A new wave of attacks involving a notorious macOS adware family has evolved to leverage around 150 unique samples in the wild in 2021 dubbed “AdLoad,” as the malware, is one of several widespread adware and bundleware loaders targeting macOS . It’s capable of backdooring an affected system to download and install adware or potentially unwanted programs (PUPs), as well as amass and transmit information about victim machines.
The new iteration continues to impact Mac users who rely solely on Apple’s built-in security control XProtect for malware detection. XProtect arguably has around 11 different signatures for AdLoad the variant used in this new campaign is undetected by any of those rules.
The latest version of AdLoad latches on to persistence and executable names that use a different file extension pattern (.system or .service), enabling the malware to get around additional security protections incorporated by Apple, ultimately resulting in the installation of a persistence agent, which, in turn, triggers an attack chain to deploy malicious droppers that masquerade as a fake Player.app to install malware.

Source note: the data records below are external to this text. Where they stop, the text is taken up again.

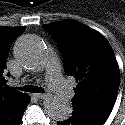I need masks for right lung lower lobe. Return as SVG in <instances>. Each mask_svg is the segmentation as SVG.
I'll return each mask as SVG.
<instances>
[{
    "instance_id": "right-lung-lower-lobe-1",
    "label": "right lung lower lobe",
    "mask_w": 125,
    "mask_h": 125,
    "mask_svg": "<svg viewBox=\"0 0 125 125\" xmlns=\"http://www.w3.org/2000/svg\"><path fill=\"white\" fill-rule=\"evenodd\" d=\"M29 102V96L22 94L16 100L0 108V125H20Z\"/></svg>"
}]
</instances>
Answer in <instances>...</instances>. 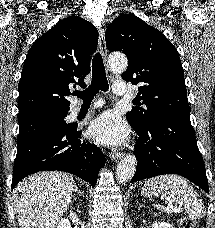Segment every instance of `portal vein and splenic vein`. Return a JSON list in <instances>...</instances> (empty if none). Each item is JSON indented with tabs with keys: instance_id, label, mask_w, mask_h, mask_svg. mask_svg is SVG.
Segmentation results:
<instances>
[{
	"instance_id": "obj_1",
	"label": "portal vein and splenic vein",
	"mask_w": 215,
	"mask_h": 228,
	"mask_svg": "<svg viewBox=\"0 0 215 228\" xmlns=\"http://www.w3.org/2000/svg\"><path fill=\"white\" fill-rule=\"evenodd\" d=\"M155 208H159V206H155ZM163 212H166V214H169V212H172L170 208H163Z\"/></svg>"
}]
</instances>
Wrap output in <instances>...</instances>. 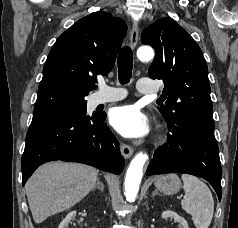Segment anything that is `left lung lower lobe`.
I'll return each instance as SVG.
<instances>
[{
	"instance_id": "obj_1",
	"label": "left lung lower lobe",
	"mask_w": 238,
	"mask_h": 228,
	"mask_svg": "<svg viewBox=\"0 0 238 228\" xmlns=\"http://www.w3.org/2000/svg\"><path fill=\"white\" fill-rule=\"evenodd\" d=\"M168 143L154 153L147 175L186 173L206 179L222 196L221 164L214 126L169 122Z\"/></svg>"
}]
</instances>
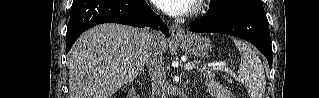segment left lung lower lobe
I'll return each instance as SVG.
<instances>
[{"instance_id":"left-lung-lower-lobe-1","label":"left lung lower lobe","mask_w":319,"mask_h":98,"mask_svg":"<svg viewBox=\"0 0 319 98\" xmlns=\"http://www.w3.org/2000/svg\"><path fill=\"white\" fill-rule=\"evenodd\" d=\"M192 32L222 33L242 38L255 45L272 67L269 23L261 0H242L215 18L205 15L189 23Z\"/></svg>"}]
</instances>
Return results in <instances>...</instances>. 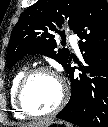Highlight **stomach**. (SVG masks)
<instances>
[{"label":"stomach","instance_id":"1","mask_svg":"<svg viewBox=\"0 0 108 127\" xmlns=\"http://www.w3.org/2000/svg\"><path fill=\"white\" fill-rule=\"evenodd\" d=\"M44 127H73L70 123L63 120H55Z\"/></svg>","mask_w":108,"mask_h":127}]
</instances>
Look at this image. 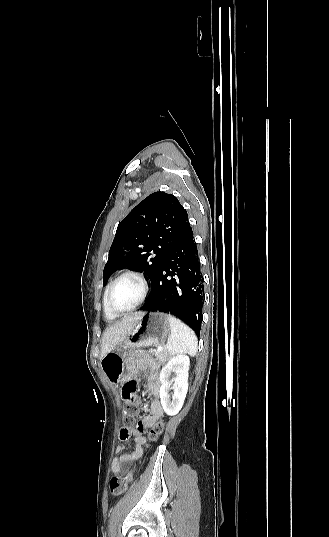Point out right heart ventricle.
Returning <instances> with one entry per match:
<instances>
[{
    "mask_svg": "<svg viewBox=\"0 0 329 537\" xmlns=\"http://www.w3.org/2000/svg\"><path fill=\"white\" fill-rule=\"evenodd\" d=\"M111 283L107 284L105 290H104V293H103V310H104V313L106 314V316L109 318V319H114L115 317H117L116 314L112 313L108 306H107V303H106V296H107V291L109 289V286H110Z\"/></svg>",
    "mask_w": 329,
    "mask_h": 537,
    "instance_id": "1",
    "label": "right heart ventricle"
}]
</instances>
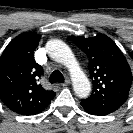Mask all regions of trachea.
<instances>
[{"mask_svg": "<svg viewBox=\"0 0 133 133\" xmlns=\"http://www.w3.org/2000/svg\"><path fill=\"white\" fill-rule=\"evenodd\" d=\"M50 83H56V82H60L63 83L64 82V76L62 75V73L59 70H55L49 79Z\"/></svg>", "mask_w": 133, "mask_h": 133, "instance_id": "3493384b", "label": "trachea"}]
</instances>
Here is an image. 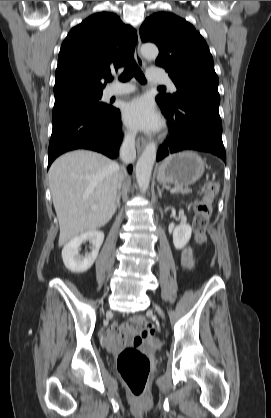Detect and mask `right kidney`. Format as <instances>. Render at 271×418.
<instances>
[{"instance_id": "ca27d5eb", "label": "right kidney", "mask_w": 271, "mask_h": 418, "mask_svg": "<svg viewBox=\"0 0 271 418\" xmlns=\"http://www.w3.org/2000/svg\"><path fill=\"white\" fill-rule=\"evenodd\" d=\"M103 240L104 233L98 230L87 231L71 239L62 250V258L66 268L75 273L87 271L96 260ZM85 241L92 243V252L82 257L79 255V250Z\"/></svg>"}]
</instances>
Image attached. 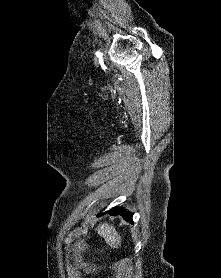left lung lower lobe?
<instances>
[{
  "label": "left lung lower lobe",
  "mask_w": 221,
  "mask_h": 278,
  "mask_svg": "<svg viewBox=\"0 0 221 278\" xmlns=\"http://www.w3.org/2000/svg\"><path fill=\"white\" fill-rule=\"evenodd\" d=\"M109 213L112 215H118V214L123 215L124 219L126 221L132 222V213H130L129 211H126L123 208L115 207V208L111 209Z\"/></svg>",
  "instance_id": "1"
}]
</instances>
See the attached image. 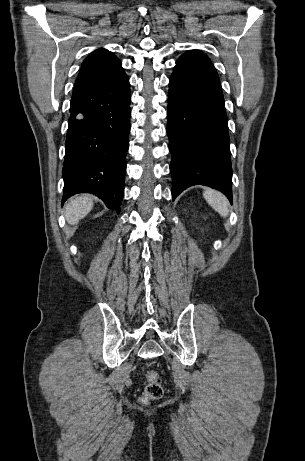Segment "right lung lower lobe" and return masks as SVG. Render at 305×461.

The droppers are signed with a valid signature using developer certificates, prompting Apple to revoke the certificates offering some belated and temporary protection against further infections by those particular signed samples by means of Gatekeeper and OCSP signature checks.
Malware on macOS is a problem that the device manufacturer is struggling to cope. The fact that hundreds of unique samples of a well-known adware variant have been circulating for at least 10 months and yet still remain undetected by Apple’s built-in malware scanner demonstrates the necessity of adding further endpoint security controls to Mac devices.